__DESCRIPTION OF THE TASK__: Exact copy, no pictures: repeat the data that follows.

__DATA EXCERPT__:
--- START ---

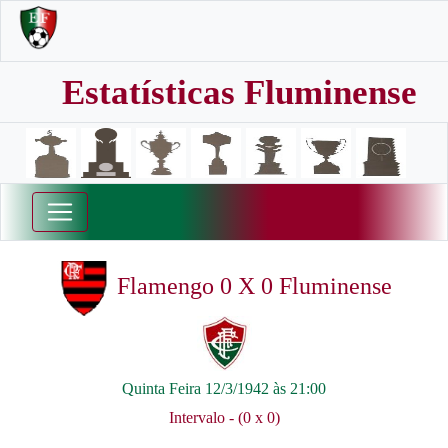
Estatísticas Fluminense
Flamengo 0 X 0 Fluminense
Quinta Feira 12/3/1942 às 21:00
Intervalo - (0 x 0)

--- END ---

__SOLUTION FOR THIS PROBLEM__:
Estatísticas Fluminense
Flamengo 0 X 0 Fluminense
Quinta Feira 12/3/1942 às 21:00
Intervalo - (0 x 0)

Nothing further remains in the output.